Do you see the sharp peak at 7 m? The ambient sound (of equal magnitude as the chirp wave, since CHIRP_STRENGTH = 1 when forming the transmitted sound earlier) comes right through the relatively flat passband of the matched filter, so the sharp peak at 7 m is competing against the ambient sound.
Real compressed pulse
I saved 2 versions of the ideal compressed pulse calculated above: one from the left speaker, and the other from the right:
silence = zeros(size(pulse));
audiowrite(strcat(tempDir, 'lchirp.wav'), [pulse; silence]', Fs);
audiowrite(strcat(tempDir, 'rchirp.wav'), [silence; pulse]', Fs);
Since these are just WAV files, the PC can play it from its built-in speaker at will. I recorded what the PC's built-in mic heard:
for i=0:(audiodevinfo(1)-1)
if isempty(strfind(audiodevinfo(1,i), 'Built'))
continue;
end
break;
end
Fs = 44100
% OK, now I have the ID of the recorder
recorder = audiorecorder(Fs, 16, 2, i)
disp('recording...');
recordblocking(recorder, 5);
disp('recording done');
play(recorder);
heard = getaudiodata(recorder);
figure(1);
t = (1:length(heard)) / Fs;
ha(1) = subplot(211); plot(t, heard(:,1));
ha(2) = subplot(212); plot(t, heard(:,2));
linkaxes(ha, 'x');
xlabel('[s]');
fname = '~/github/OpenCVUnity/doc/heard.mat';
save(fname, 'heard');
Because I played the file twice within span of 5 s, you see 2 pulses on both the left and the right mics.

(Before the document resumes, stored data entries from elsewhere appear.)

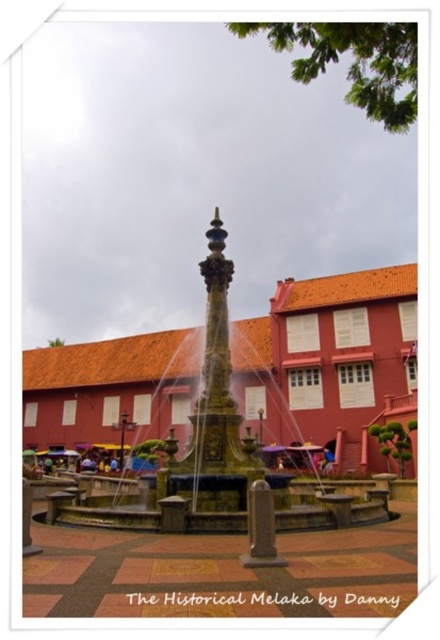 Question: Among these points, which one is farthest from the camera?

Choices:
 (A) (62, 560)
 (B) (227, 262)

Answer: (B)

Question: Estimate the real-world distances between objects in this image. Which object is farther from the brown wooden square at center?

Choices:
 (A) bronze textured fountain at center
 (B) terracotta brick square at lower left

Answer: (A)

Question: Is bronze textured fountain at center to the right of brown wooden square at center from the viewer's perspective?

Choices:
 (A) no
 (B) yes

Answer: (A)

Question: Which of the following is the farthest from the observer?

Choices:
 (A) (77, 561)
 (B) (415, 592)
 (C) (253, 467)

Answer: (C)

Question: Is brown wooden square at center smaller than terracotta brick square at lower left?

Choices:
 (A) yes
 (B) no

Answer: (B)

Question: Can you confirm if bronze textured fountain at center is positioned to the left of brown wooden square at center?

Choices:
 (A) yes
 (B) no

Answer: (A) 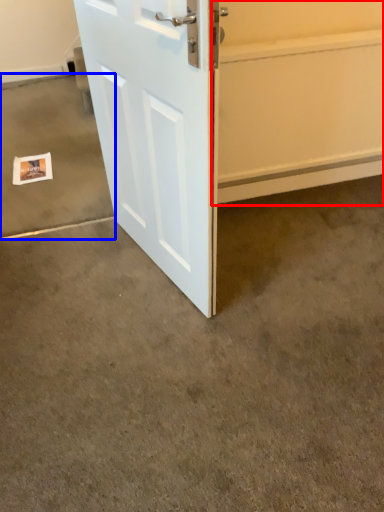 Question: Among these objects, which one is farthest to the camera, garage door (highlighted by a red box) or concrete (highlighted by a blue box)?

Choices:
 (A) garage door
 (B) concrete

Answer: (B) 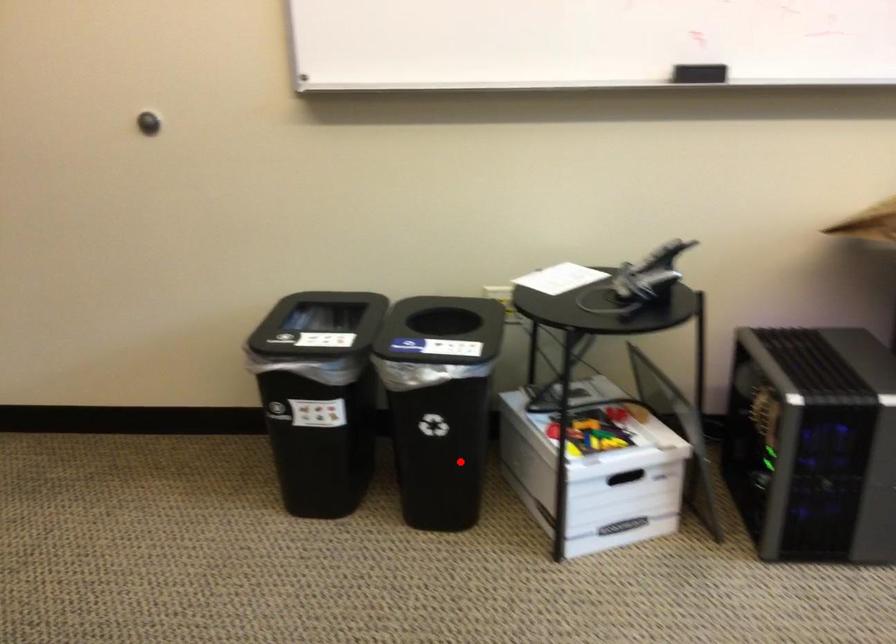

But either due to the poor quality of the PC speaker or (and?) mic, what the mic actually returned is far from the ideal response with which I calculated the matched filter frequency response.

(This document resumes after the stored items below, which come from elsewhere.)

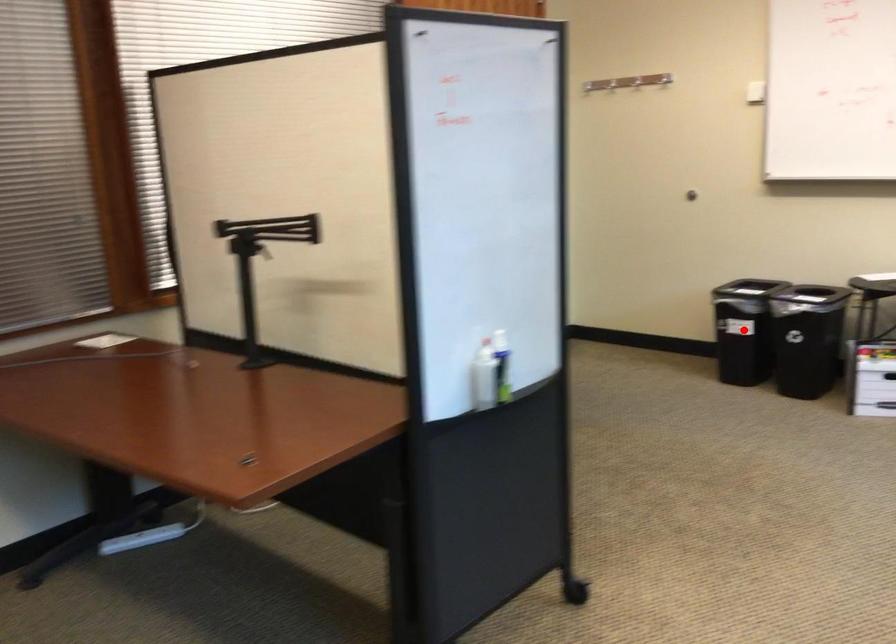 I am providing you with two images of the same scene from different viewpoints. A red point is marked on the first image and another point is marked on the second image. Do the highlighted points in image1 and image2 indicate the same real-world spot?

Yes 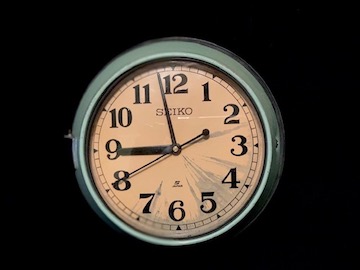 Where is `clock`? clock is located at coordinates (175, 168). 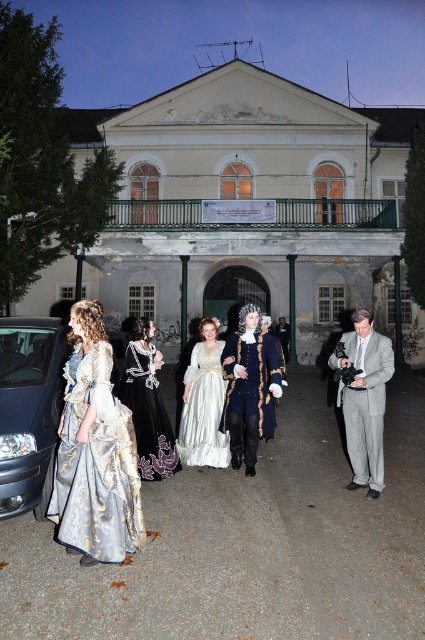 You are a photographer planning to take a portrait of the gray fabric suit at right and the shiny black car at left. Which object should you focus on first if you want to capture both in a single frame without moving the camera?

You should focus on the gray fabric suit at right first because it is taller than the shiny black car at left, allowing you to adjust the camera settings for the taller subject first.

You are a photographer standing in front of the old building. You want to take a photo that includes both the shiny black car at left and the gray fabric suit at right. Which object should you adjust your camera angle to focus on first to ensure both are in the frame?

The shiny black car at left is located above the gray fabric suit at right. To ensure both are in the frame, focus on the shiny black car at left first since it is higher up, then adjust downward to include the gray fabric suit at right. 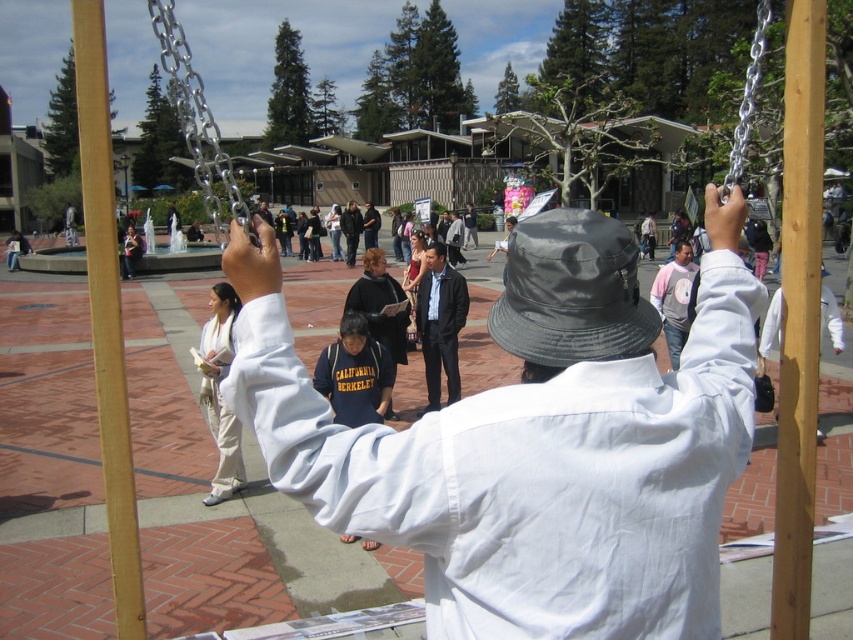 Question: Which is farther from the dark gray leather jacket at center?

Choices:
 (A) light brown wooden pole at right
 (B) dark blue suit at center
 (C) dark blue fleece jacket at center
 (D) white matte shirt at center

Answer: (D)

Question: Does white matte shirt at center appear on the right side of dark blue suit at center?

Choices:
 (A) yes
 (B) no

Answer: (A)

Question: In this image, where is light brown wooden pole at right located relative to dark gray leather jacket at center?

Choices:
 (A) left
 (B) right

Answer: (B)

Question: Which point is closer to the camera?

Choices:
 (A) (424, 289)
 (B) (115, 433)
 (C) (450, 244)

Answer: (B)

Question: Which object is closer to the camera taking this photo?

Choices:
 (A) dark gray jacket at center
 (B) black leather hat at center
 (C) dark gray fabric jacket at center
 (D) wooden pole at left

Answer: (B)

Question: Is wooden pole at left to the left of dark gray leather jacket at center from the viewer's perspective?

Choices:
 (A) no
 (B) yes

Answer: (B)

Despite this imperfection, the matched filter thrived in a low noise environment.
Zoomed in, the correlation function is no longer a single sharp peak seen in simulation.
Ignore the crazy distance: a sound will not even travel that far; the distance is calculated with the hypothesis that the pulse was transmitted at the 1st sample of the recording.

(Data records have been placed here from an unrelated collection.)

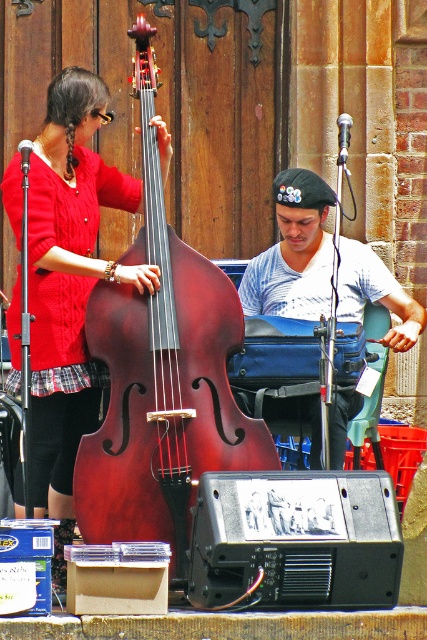 Question: Does shiny dark wood cello at center appear on the right side of matte red sweater at center?

Choices:
 (A) yes
 (B) no

Answer: (A)

Question: Which point is farther to the camera?

Choices:
 (A) (365, 253)
 (B) (11, 316)
 (C) (146, 317)

Answer: (A)

Question: Estimate the real-world distances between objects in this image. Which object is closer to the striped cotton shirt at center?

Choices:
 (A) matte red sweater at center
 (B) shiny dark wood cello at center

Answer: (B)

Question: Which point appears closest to the camera in this image?

Choices:
 (A) (312, 179)
 (B) (178, 237)
 (C) (52, 502)

Answer: (B)

Question: Is matte red sweater at center smaller than striped cotton shirt at center?

Choices:
 (A) no
 (B) yes

Answer: (A)

Question: Can you confirm if matte red sweater at center is bigger than striped cotton shirt at center?

Choices:
 (A) yes
 (B) no

Answer: (A) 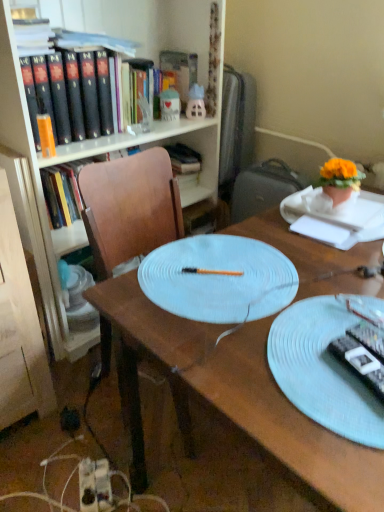 Identify the location of vacant space that's between orange fabric flower pot at upper right and black plastic remote control at right, arranged as the 2th remote control when viewed from the left. The image size is (384, 512). (348, 263). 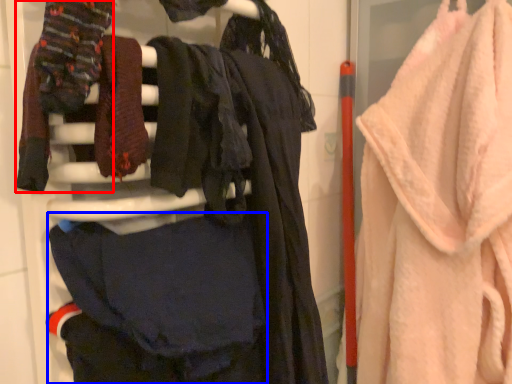 Question: Which object is further to the camera taking this photo, clothing (highlighted by a red box) or clothing (highlighted by a blue box)?

Choices:
 (A) clothing
 (B) clothing

Answer: (B) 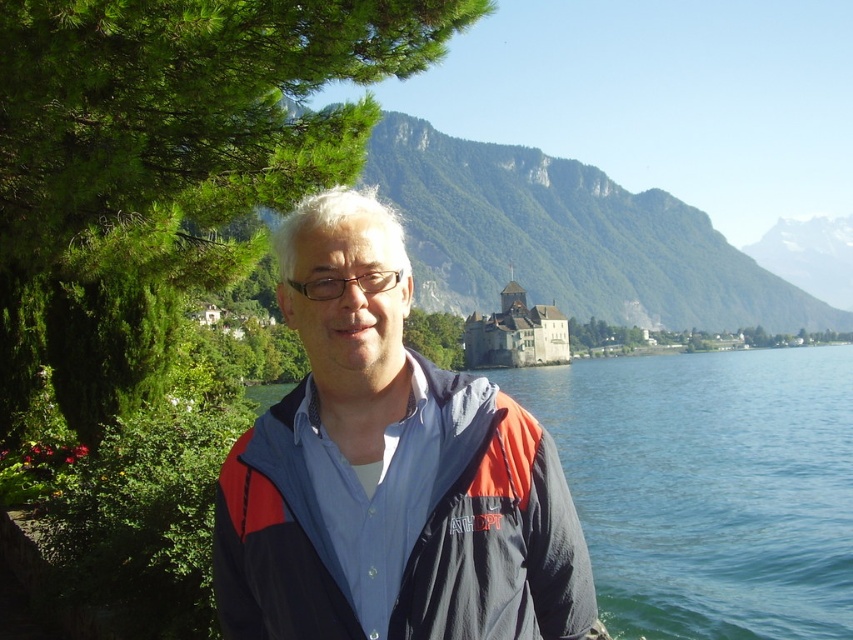 Does point (445, 388) come in front of point (509, 168)?

That is True.

Locate an element on the screen. blue fabric jacket at center is located at coordinates (387, 472).

Can you confirm if blue water at center is shorter than stone castle at center?

Indeed, blue water at center has a lesser height compared to stone castle at center.

Between blue water at center and stone castle at center, which one is positioned lower?

blue water at center

Does point (846, 385) come farther from viewer compared to point (517, 330)?

That is False.

Locate an element on the screen. Image resolution: width=853 pixels, height=640 pixels. blue water at center is located at coordinates (708, 486).

Is point (91, 61) positioned in front of point (519, 182)?

Yes, point (91, 61) is in front of point (519, 182).

Who is more forward, (177, 84) or (672, 292)?

Point (177, 84) is in front.

The height and width of the screenshot is (640, 853). What do you see at coordinates (164, 164) in the screenshot? I see `green leafy tree at upper left` at bounding box center [164, 164].

Where is `green leafy tree at upper left`? The image size is (853, 640). green leafy tree at upper left is located at coordinates (164, 164). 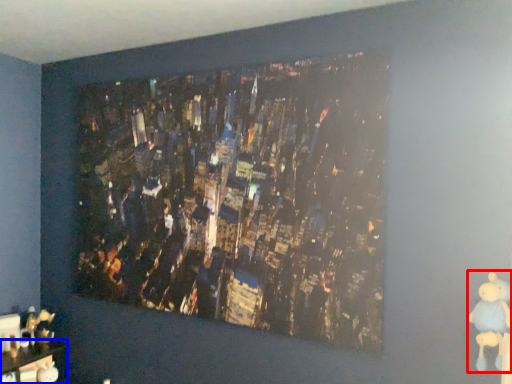 Question: Which of the following is the closest to the observer, toy (highlighted by a red box) or furniture (highlighted by a blue box)?

Choices:
 (A) toy
 (B) furniture

Answer: (A) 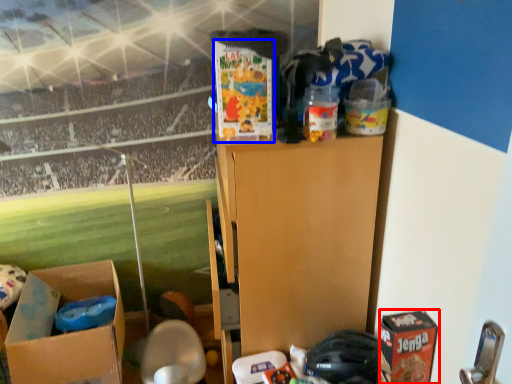 Question: Which object appears closest to the camera in this image, cardboard box (highlighted by a red box) or box (highlighted by a blue box)?

Choices:
 (A) cardboard box
 (B) box

Answer: (A)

If the signal has to compete with ambient sound, then correlation will let the ambient sound through, as you can see below:
The good news is that the sharp peak survived. Picking off the sharp correlation peak among competing oscillation will require more downstream filter; I am not sure if they will necessarily be linear, in which case the error covariance is going to be an interesting topic.